Thank you. And our next question comes from the line of Martin Miller [ph], a private investor. Your line is now open..
I apologize in advance if this subject has been covered because I was disconnected for a short-time, as follows. In the last reporting period, I recall that we were told that the company was essentially debt free, I might not be using the phrase correctly, but I'm wondering if that has changed materially or? Thank you..
Thank you, Martin. This is Wahid. We have -- we're fairly in a good position in terms of our balance sheet. You are fairly accurate on your conclusion that the company doesn’t carry much debt. So we have lines of credits, but we don’t really don’t really carry much debt at all in our balance sheet.
And we do have a strong cash position on the balance sheet, primarily the board looks at that on a very regular basis, we as a management team review that very regularly and there are many reasons as to why we have that position that we have based on our strategy and our business profile..
Alright, thank you. And may I have the second question, again I apologize in advance if covered already. And I'm wondering if our team is addressing with the government regulators, the issues of altitude and distance on air traffic and the like, and are we making progress, are we being joined by other interested manufacturers? Thank you..
Sure Martin. This is Wahid again, so we enjoy a very good and positive working relationship with various regulatory agencies in the national airspace, primarily the FAA. We've had a relationship with FAA for a very long time and I characterize it as a very cooperative, productive and successful healthy relationship.
There are number of different activities that we're involved with and engage with FAA and the industry partners and the commercial rules and regulatory requirements around the use of drones and UAVs in the national airspace for commercial applications.
There are multiple different projects and we'll be glad to share that with you in more detail later at a separate time if you like, but we are involved in that and we are aware of the fact that would play a significant role in the long run in terms of the adoption of UAVs for the commercial airspace.

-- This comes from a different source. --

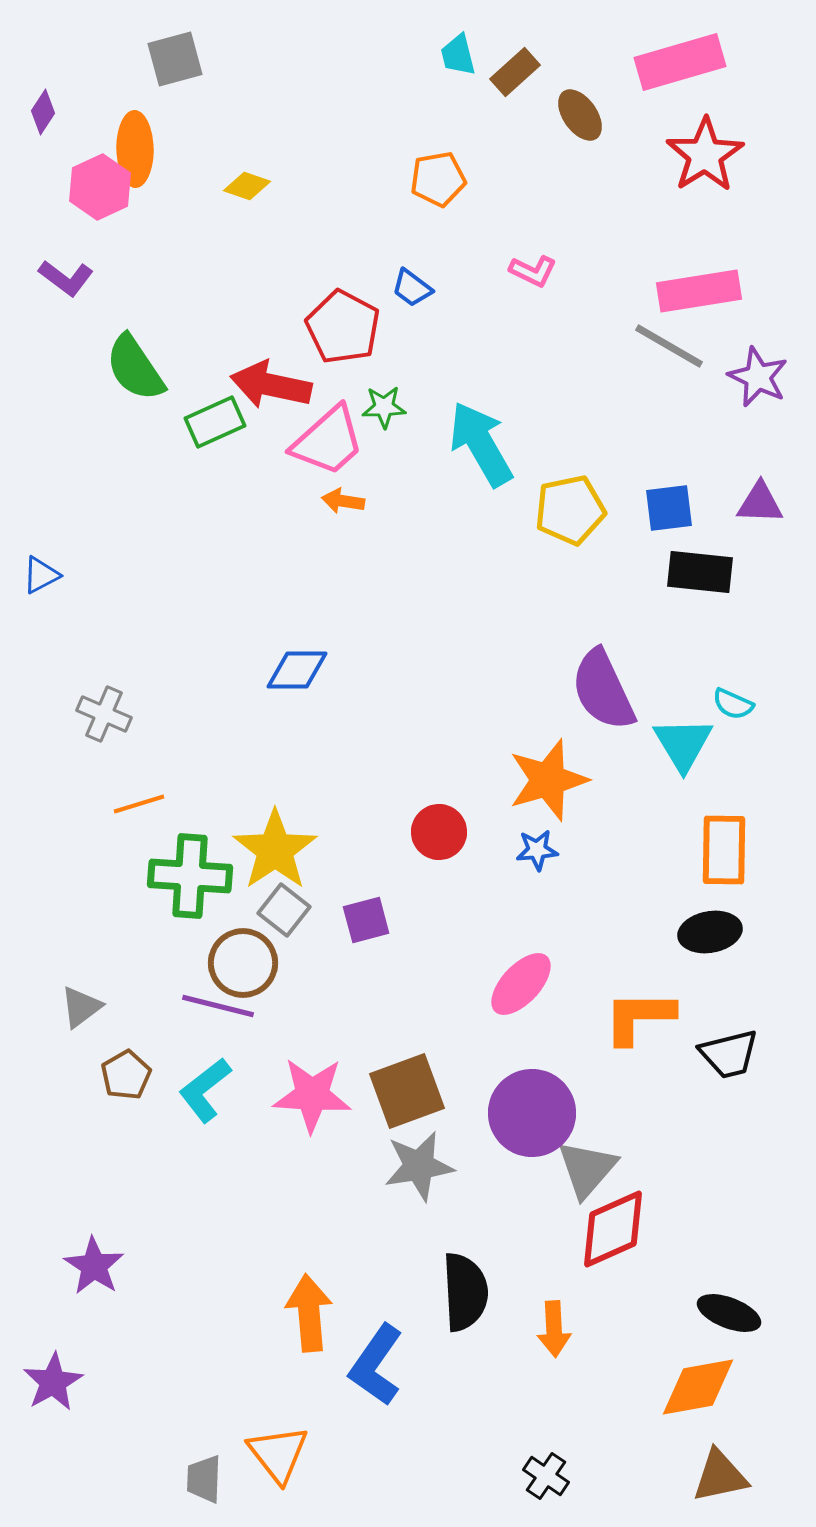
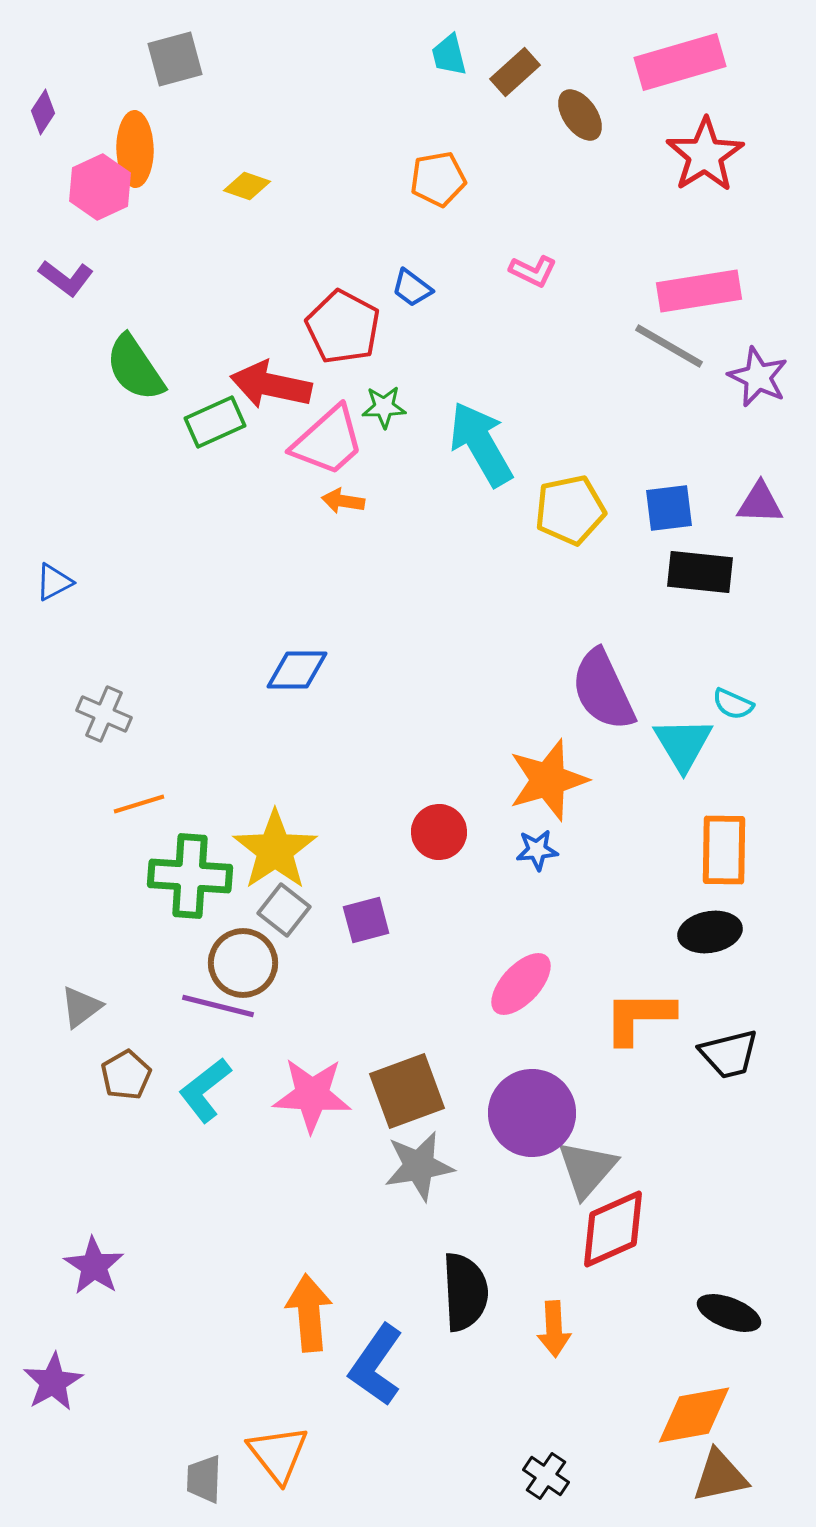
cyan trapezoid at (458, 55): moved 9 px left
blue triangle at (41, 575): moved 13 px right, 7 px down
orange diamond at (698, 1387): moved 4 px left, 28 px down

One example that I shared on the -- on my comments earlier was, the demonstration that we made with Dominion Virginia Power and Virginia Tech with a strategic industry partner called Ligado, and what we did is we flew our Puma UAVs approximately 14 miles away from the site where it was launched, along power lines and we transferred communication and control of the UAV to a satellite and terrestrial system provided by the Legado Networks which essentially demonstrated the capability of operating beyond visual line of sight.
And that is a significant demonstration in my opinion in terms of demonstrating the ability that we can operate these UAVs safely and successfully well beyond the visual line of sight in the national airspace for commercial applications.

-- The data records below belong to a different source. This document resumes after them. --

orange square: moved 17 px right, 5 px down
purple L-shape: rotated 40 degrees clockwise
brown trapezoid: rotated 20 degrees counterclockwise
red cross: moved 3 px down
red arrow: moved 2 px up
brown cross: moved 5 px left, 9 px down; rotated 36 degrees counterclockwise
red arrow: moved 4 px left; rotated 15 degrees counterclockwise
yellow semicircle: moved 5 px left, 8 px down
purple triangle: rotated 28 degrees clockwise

And we did that earlier this summer, this year and I consider it as one example of such engagements that we have with the industry and various government agencies..
And one note to add to that if I may, our products unlike many others in the -- who are entering the market, have been used for decades regularly around the world in some of the most inhospitable environments and beyond visual line of sight missions and application.

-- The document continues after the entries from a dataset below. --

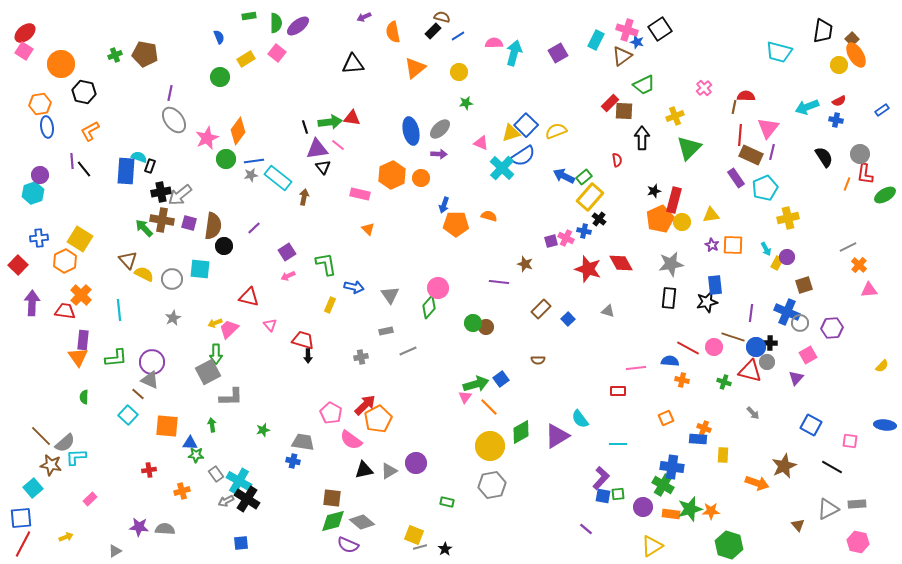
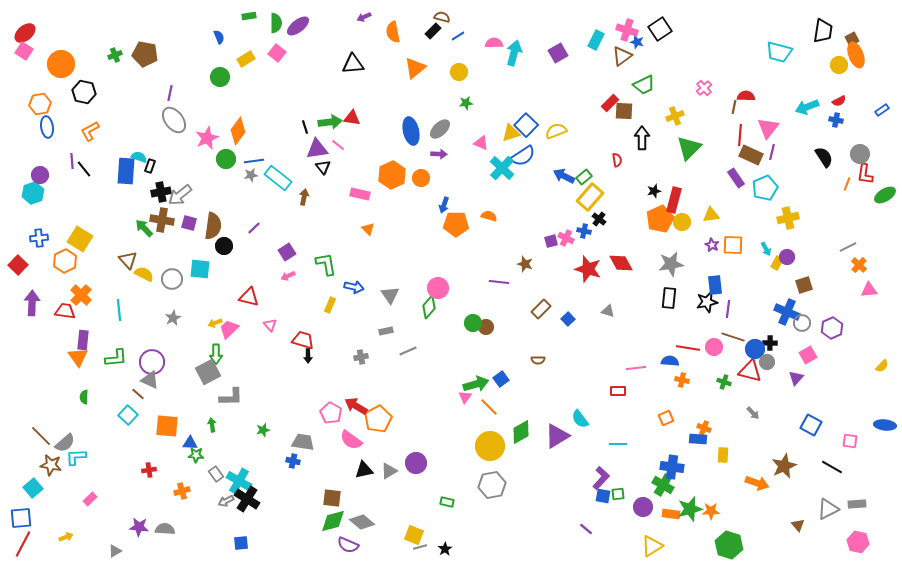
brown square at (852, 39): rotated 16 degrees clockwise
orange ellipse at (856, 55): rotated 10 degrees clockwise
purple line at (751, 313): moved 23 px left, 4 px up
gray circle at (800, 323): moved 2 px right
purple hexagon at (832, 328): rotated 20 degrees counterclockwise
blue circle at (756, 347): moved 1 px left, 2 px down
red line at (688, 348): rotated 20 degrees counterclockwise
red arrow at (365, 405): moved 9 px left, 1 px down; rotated 105 degrees counterclockwise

So, we design our products to perform effectively, safely and reliably in a wide variety of applications including beyond visual line of sight and as Wahid mentioned we're actively engaged domestically and are eager to help lead the way into a future where safe effective and reliable beyond visual line of sight drone operations take place..
Thank you, and we have a follow up question from the line of Peter Armand with Baird. Your line is now open..
Just a quick housekeeping one.
You mentioned the higher tax rate for fiscal '18, Teresa is there any sort of expected range that you're looking at?.
Yes Peter, I did not include and we didn't provide guidance on the range, we are expecting it to be higher. Historically, with higher pre-tax income AeroVironment's tax range has been in the 25% to 35% range..
Thank you, and I'm showing no further questions at this time, I would now like to turn the call back to Mr. Steven Gitlin for any closing remarks..
Thank you, Chelsey, we do apologize for the technical issues that arose during the course of today's call, we're going to work diligently to determine what the cause of those are and ensure that those don’t happen again.
We're also going to be working closely with the folks who developed the transcript for this call to ensure that it accurately reflects the comments that were delivered by both CEO, Wahid Nawabi and CFO, Teresa Covington today. So you can be sure that you're certain about the content we provided today.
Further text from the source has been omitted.